噂好き

 授業が終わった後は、本当にあのメモの通りゆいちゃんによる質問攻めにあった。それも、休み時間中ずっと。


「ほー、つまりなっちゃんが恋敵ってこと?ありゃ手強いぞ....」


「なんでノリノリなの...意味わかんないんだけど」


 あまり気分が上がらない私に対して、ゆいちゃんは頭の上に音符が見えそうなほどに楽しそうだった。そんなゆいちゃんが、私は不思議だった。


「いやー、いいねぇ....」


「何がよ...」


「恋してんねぇって思って!」


「平和的に進めようとしてたのに....どーせ広めたのもゆいちゃんでしょ?」


 私は笑顔を作って、ゆいちゃんに聞いてみる。

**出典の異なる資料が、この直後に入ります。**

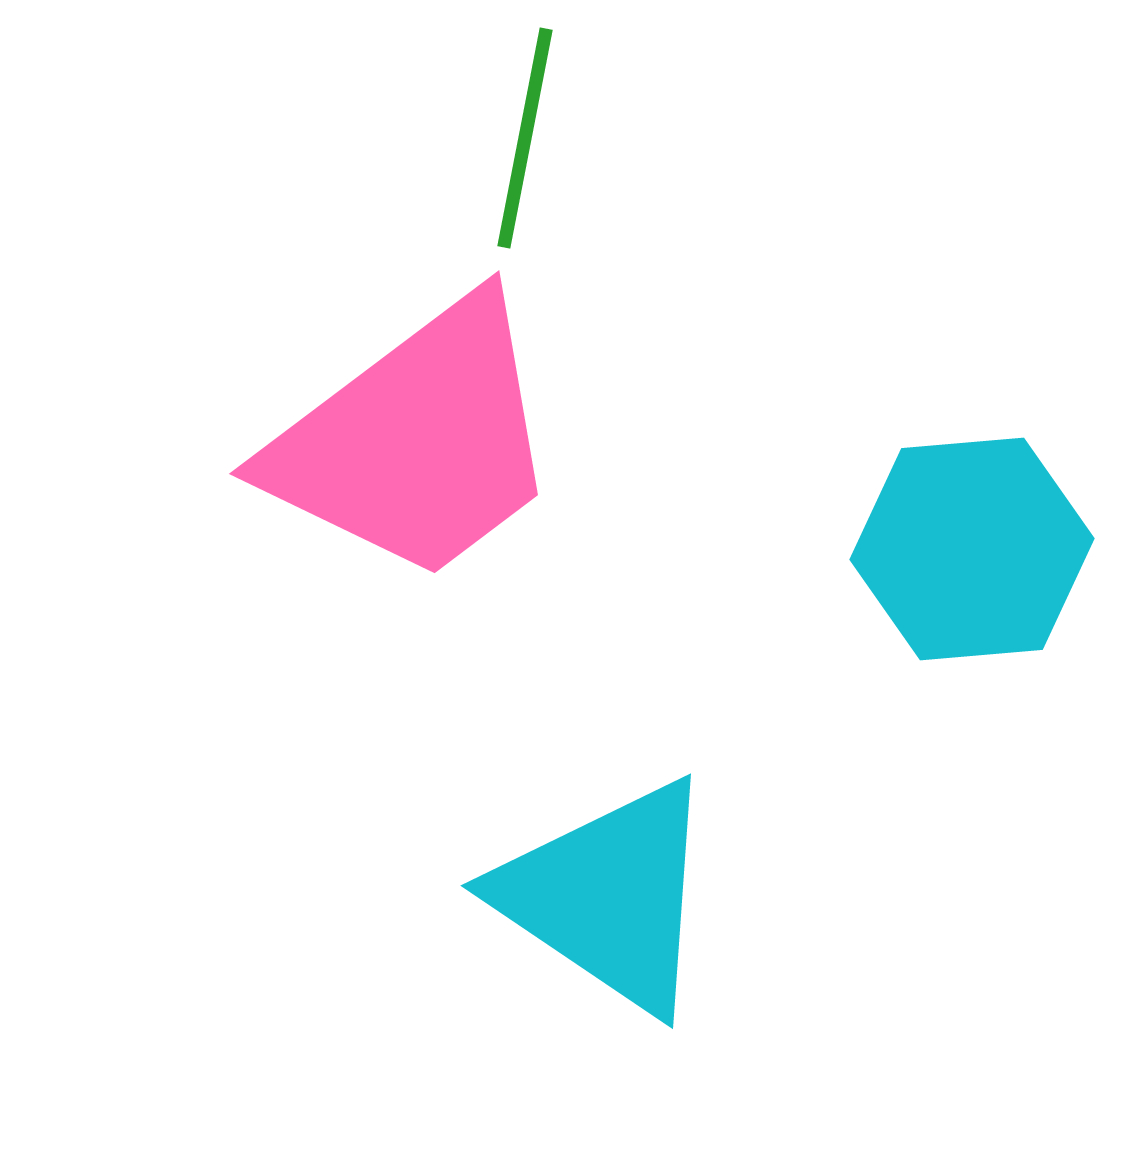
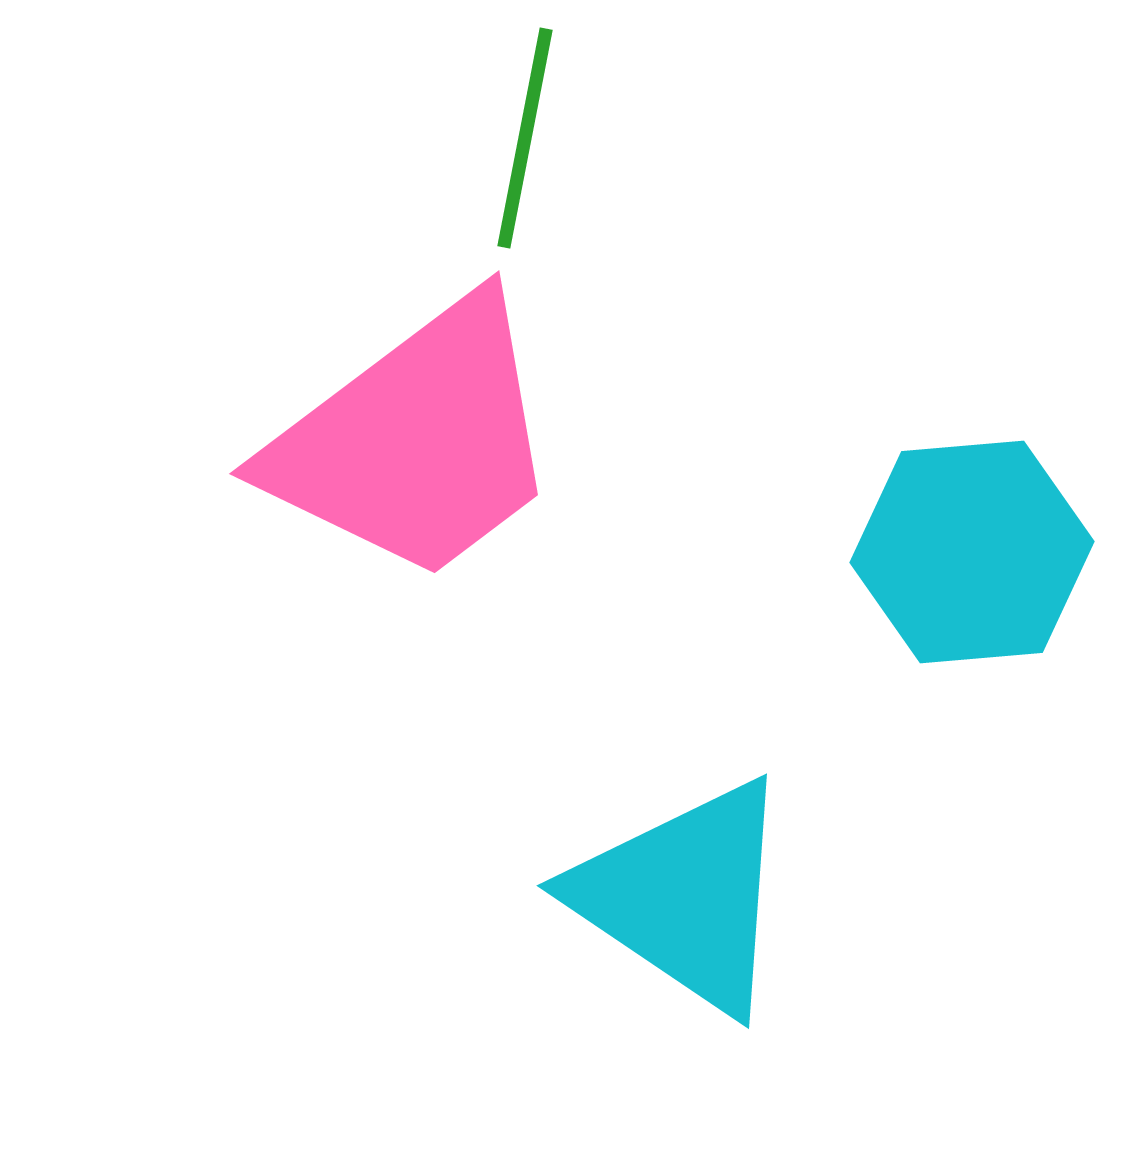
cyan hexagon: moved 3 px down
cyan triangle: moved 76 px right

するとゆいちゃんは、私から少し目を逸らした。やはり、噂好きには敵わない。


「やっぱりか」


「えへっ、許して」


「むり」


「.....?!」


 まるで、ドッキリにかけられた人のようにゆいちゃんはポカンと口を開けていた。ゆいちゃんとは、冗談を言って笑い合うくらいのことはよくあるけれど、今回のは無理だ。許さん。


「ねえぇぇ、怒ってる?」


「いや?怒ってはない。けど許さん。」


「ねえぇぇ、今度メイク教えるから!」


「いや、私がメイクしたところでなっちゃんちは勝てんよ.....」


 そんな話をしていると、あっという間に次の授業の時間になった。席についたゆいちゃんが、またメモを渡してくる。どうやらゆいちゃんによる質問攻めは、まだまだ続くらしい。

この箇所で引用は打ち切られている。